Saturday 1 February 2014

Book Review: 'The Knowledge: How to Rebuild Our World From Scratch' by Lewis Dartnell

Thank you to both Netgalley and Random House UK for an advance reader copy in exchange for an honest review. 

If someone came up to me and said "Hi, here is an instruction manual to rebuild civilisation after collapse. You're welcome!" guess how I'd react. There would be sarcasm and the little wizened skeptic that lives in my head would be having a field day. And I did approach this volume with an amount of skepticism. How can you boil down all of civilisation into one 250 page volume?

Being a fan of post-apocalyptic fiction I am no stranger to the thought experiment. The first 'grown-up' book I ever read was John Wyndham's 'Day of the Triffids'. My older sister was assigned this novel to read in high school and complained about a stupid novel in which stupid plants come to life and kill everyone. Not ideal for a thirteen year old girl, ideal for a eleven year old boy. Ever since then I have had a soft spot for apocalyptic fiction with stand-out favourites being 'Earth Abides', 'The Walking Dead' comics and the other works of Wyndham. So I have been part of this thought experiment for a while now.

And as my education has furthered into the sciences and gone into research, my environmentalism has increased and the knowledge of human activity with respect to the stability of the climate has caused these thought experiments to become more of a possible future reality. I believe it is within the realm of possibility that civilisation as we know it could collapse during my lifetime. The more I learn, the more I realise it would not take much at all to tip the scales into a decline in drastic decline in living standards.

It's obvious that Lewis has thought extensively on this also. But he is infinitely more talented and had set himself the task to write an instruction manual to reboot civilisation. And despite approaching this work with complete skepticism, I come out the other side amazed and completely humbled by this work and it's author. Lewis has achieved exactly what he has set out to do. This is a work that I would want in my hands in an apocalypse. The irony being that I have read this reviewer copy as an e-book, the most inaccessible method of transmission of data in a coming apocalypse. A part of me even feels that paper might not be robust enough nor last long enough to hold this wisdom.  I'd sleep better at night knowing that this was reproduced in stone buried in a sealed crypt somewhere far from any cities.
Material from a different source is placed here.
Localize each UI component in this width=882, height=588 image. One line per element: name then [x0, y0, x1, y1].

What Lewis offers isn't a complete set of instructions (but some methods are described in great detail), but rather an overview of differing technologies such as agriculture, food preservation, basic and advanced chemistry, communications and more with specific methods and examples of the history of certain technologies and how to reboot these technologies from scratch. And Lewis admits that reproducing the historical progression of science and technology is not the most efficient reboot scenario, and that just having certain knowledge can hopefully leapfrog past certain stages and methods. He even suggests that several technologies that were adopted were inferior to abandoned competitors in hindsight and that a new civilisation should take advantage of this hindsight.
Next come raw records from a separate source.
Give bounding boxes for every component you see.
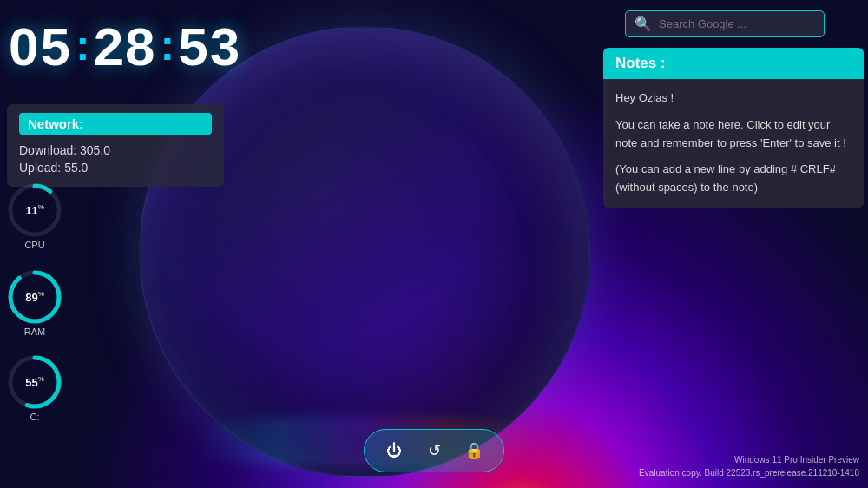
disk-value: 55% (25, 376, 44, 387)
search-icon: 🔍 (635, 16, 652, 32)
network-title: Network: (19, 113, 212, 135)
clock-hours: 05 (9, 16, 72, 77)
clock-sep-1: : (76, 20, 90, 70)
power-icon: ⏻ (386, 442, 402, 460)
notes-content[interactable]: Hey Ozias ! You can take a note here. Cl… (603, 79, 864, 208)
ram-label: RAM (24, 326, 45, 337)
notes-line-2: You can take a note here. Click to edit … (615, 116, 852, 153)
network-upload: Upload: 55.0 (19, 161, 212, 175)
taskbar: ⏻ ↺ 🔒 (364, 429, 504, 472)
disk-gauge-circle: 55% (7, 354, 62, 410)
clock-seconds: 53 (178, 16, 241, 77)
windows-info: Windows 11 Pro Insider Preview Evaluatio… (639, 453, 859, 479)
ram-value: 89% (25, 291, 44, 302)
cpu-label: CPU (24, 240, 44, 250)
lock-icon: 🔒 (464, 441, 483, 460)
notes-title: Notes : (603, 48, 864, 79)
notes-line-3: (You can add a new line by adding # CRLF… (615, 161, 852, 197)
orb-decoration (139, 26, 590, 478)
disk-gauge: 55% C: (7, 354, 62, 422)
ram-gauge: 89% RAM (7, 269, 62, 337)
search-bar[interactable]: 🔍 (625, 10, 825, 37)
notes-line-1: Hey Ozias ! (615, 89, 852, 108)
network-download: Download: 305.0 (19, 143, 212, 157)
search-input[interactable] (659, 17, 815, 30)
ram-gauge-circle: 89% (7, 269, 62, 325)
clock-sep-2: : (161, 20, 175, 70)
cpu-gauge: 11% CPU (7, 182, 62, 250)
lock-button[interactable]: 🔒 (458, 435, 490, 466)
clock-minutes: 28 (94, 16, 157, 77)
refresh-icon: ↺ (428, 441, 441, 460)
cpu-value: 11% (25, 204, 44, 215)
disk-label: C: (30, 412, 40, 422)
notes-widget: Notes : Hey Ozias ! You can take a note … (603, 48, 864, 208)
network-widget: Network: Download: 305.0 Upload: 55.0 (7, 104, 224, 187)
windows-info-line1: Windows 11 Pro Insider Preview (639, 453, 859, 466)
power-button[interactable]: ⏻ (378, 435, 410, 466)
refresh-button[interactable]: ↺ (418, 435, 450, 466)
clock-widget: 05 : 28 : 53 (9, 16, 241, 77)
cpu-gauge-circle: 11% (7, 182, 62, 238)
windows-info-line2: Evaluation copy. Build 22523.rs_prerelea… (639, 466, 859, 479)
Lewis' writing is succinct,accurate and informative. His ability to refine a concept down to one or two sentences that manages to convey exactly how a thing works and why it does what it does is astounding. This is what all educators and science communicators strive for and it seems like he as a great talent. When he was explaining concepts that I have previously learnt I was amazed at the clarity of which he would convey the ideas. How easily can you explain how refrigerators work using the laws if thermodynamics?
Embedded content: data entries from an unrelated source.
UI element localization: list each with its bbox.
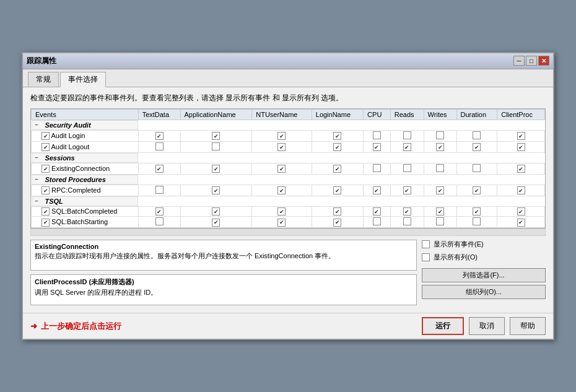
col-checkbox[interactable] <box>155 142 164 150</box>
col-appname: ApplicationName <box>180 109 252 120</box>
col-checkbox[interactable] <box>155 217 164 225</box>
help-button[interactable]: 帮助 <box>510 317 546 335</box>
maximize-button[interactable]: □ <box>526 56 537 66</box>
col-checkbox[interactable] <box>277 143 286 151</box>
col-checkbox[interactable] <box>212 142 220 150</box>
col-checkbox[interactable] <box>333 143 341 151</box>
col-checkbox[interactable] <box>212 219 220 227</box>
col-checkbox[interactable] <box>403 164 411 172</box>
col-checkbox[interactable] <box>403 131 411 139</box>
col-checkbox[interactable] <box>333 132 341 140</box>
info-panels: ExistingConnection 指示在启动跟踪时现有用户连接的属性。服务器… <box>30 240 546 305</box>
events-table-container[interactable]: Events TextData ApplicationName NTUserNa… <box>30 108 546 229</box>
row-select-checkbox[interactable] <box>41 207 50 216</box>
col-checkbox[interactable] <box>277 207 286 216</box>
col-checkbox[interactable] <box>333 186 341 194</box>
col-events: Events <box>32 109 139 120</box>
col-checkbox[interactable] <box>373 186 381 194</box>
col-checkbox[interactable] <box>155 165 164 173</box>
col-checkbox[interactable] <box>277 132 286 140</box>
column-description-title: ClientProcessID (未应用筛选器) <box>35 277 412 287</box>
tab-event-selection[interactable]: 事件选择 <box>60 72 106 87</box>
tab-general[interactable]: 常规 <box>28 72 59 87</box>
col-checkbox[interactable] <box>517 143 525 151</box>
table-row: − Stored Procedures <box>32 174 545 185</box>
group-collapse-icon[interactable]: − <box>35 176 38 183</box>
events-table: Events TextData ApplicationName NTUserNa… <box>31 109 545 229</box>
col-checkbox[interactable] <box>277 186 286 194</box>
col-checkbox[interactable] <box>155 186 164 194</box>
event-description-text: 指示在启动跟踪时现有用户连接的属性。服务器对每个用户连接数发一个 Existin… <box>35 251 412 261</box>
show-all-events-row: 显示所有事件(E) <box>422 240 546 249</box>
col-checkbox[interactable] <box>373 207 381 216</box>
col-checkbox[interactable] <box>403 207 411 216</box>
col-checkbox[interactable] <box>403 186 411 194</box>
organize-columns-button[interactable]: 组织列(O)... <box>422 285 546 299</box>
bottom-bar: ➜上一步确定后点击运行 运行 取消 帮助 <box>23 313 553 339</box>
col-checkbox[interactable] <box>473 207 481 216</box>
row-select-checkbox[interactable] <box>41 219 50 227</box>
col-checkbox[interactable] <box>436 143 444 151</box>
col-checkbox[interactable] <box>517 165 525 173</box>
show-all-columns-checkbox[interactable] <box>422 253 430 261</box>
row-select-checkbox[interactable] <box>41 186 50 194</box>
run-button[interactable]: 运行 <box>422 317 464 335</box>
col-checkbox[interactable] <box>333 207 341 216</box>
col-checkbox[interactable] <box>373 143 381 151</box>
group-collapse-icon[interactable]: − <box>35 121 38 128</box>
hint-text: ➜上一步确定后点击运行 <box>30 321 422 332</box>
col-checkbox[interactable] <box>373 164 381 172</box>
col-checkbox[interactable] <box>212 165 220 173</box>
col-checkbox[interactable] <box>436 217 444 225</box>
col-checkbox[interactable] <box>403 143 411 151</box>
col-checkbox[interactable] <box>155 207 164 216</box>
column-description-text: 调用 SQL Server 的应用程序的进程 ID。 <box>35 288 412 297</box>
row-select-checkbox[interactable] <box>41 143 50 151</box>
col-duration: Duration <box>456 109 497 120</box>
table-row: SQL:BatchStarting <box>32 217 545 228</box>
col-checkbox[interactable] <box>436 207 444 216</box>
column-filter-button[interactable]: 列筛选器(F)... <box>422 268 546 282</box>
col-writes: Writes <box>424 109 456 120</box>
col-checkbox[interactable] <box>436 164 444 172</box>
col-checkbox[interactable] <box>373 131 381 139</box>
col-checkbox[interactable] <box>277 165 286 173</box>
col-checkbox[interactable] <box>517 219 525 227</box>
group-collapse-icon[interactable]: − <box>35 198 38 204</box>
col-checkbox[interactable] <box>403 217 411 225</box>
col-textdata: TextData <box>138 109 180 120</box>
col-checkbox[interactable] <box>436 131 444 139</box>
show-all-events-checkbox[interactable] <box>422 240 430 248</box>
col-checkbox[interactable] <box>333 219 341 227</box>
col-checkbox[interactable] <box>277 219 286 227</box>
col-checkbox[interactable] <box>517 207 525 216</box>
close-button[interactable]: ✕ <box>538 56 549 66</box>
table-header-row: Events TextData ApplicationName NTUserNa… <box>32 109 545 120</box>
titlebar-controls: ─ □ ✕ <box>513 56 549 66</box>
content-area: 检查选定要跟踪的事件和事件列。要查看完整列表，请选择 显示所有事件 和 显示所有… <box>23 87 553 311</box>
description-text: 检查选定要跟踪的事件和事件列。要查看完整列表，请选择 显示所有事件 和 显示所有… <box>30 92 546 103</box>
col-checkbox[interactable] <box>473 143 481 151</box>
show-all-columns-row: 显示所有列(O) <box>422 253 546 262</box>
col-checkbox[interactable] <box>155 132 164 140</box>
col-checkbox[interactable] <box>473 131 481 139</box>
col-checkbox[interactable] <box>473 186 481 194</box>
col-checkbox[interactable] <box>212 186 220 194</box>
table-row: RPC:Completed <box>32 185 545 196</box>
minimize-button[interactable]: ─ <box>513 56 525 66</box>
col-checkbox[interactable] <box>373 217 381 225</box>
col-checkbox[interactable] <box>473 217 481 225</box>
cancel-button[interactable]: 取消 <box>469 317 505 335</box>
col-checkbox[interactable] <box>517 186 525 194</box>
col-checkbox[interactable] <box>517 132 525 140</box>
col-checkbox[interactable] <box>333 165 341 173</box>
row-select-checkbox[interactable] <box>41 132 50 140</box>
col-checkbox[interactable] <box>436 186 444 194</box>
col-checkbox[interactable] <box>212 207 220 216</box>
col-checkbox[interactable] <box>212 132 220 140</box>
row-select-checkbox[interactable] <box>41 165 50 173</box>
horizontal-scrollbar[interactable] <box>30 229 546 236</box>
col-checkbox[interactable] <box>473 164 481 172</box>
bottom-buttons: 运行 取消 帮助 <box>422 317 546 335</box>
group-collapse-icon[interactable]: − <box>35 154 38 161</box>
What Lewis presents is truly an astounding work that actually does have the potential to achieve what it set out to do. I'd recommend this book for not only any post-apocalyptic fan, but anyone interested in science, technology and any curious person who likes to know why things work. I am now an instant fan of Lewis' and I look forward to the publication of this book in April 2014. I'll at least be buying a paper copy.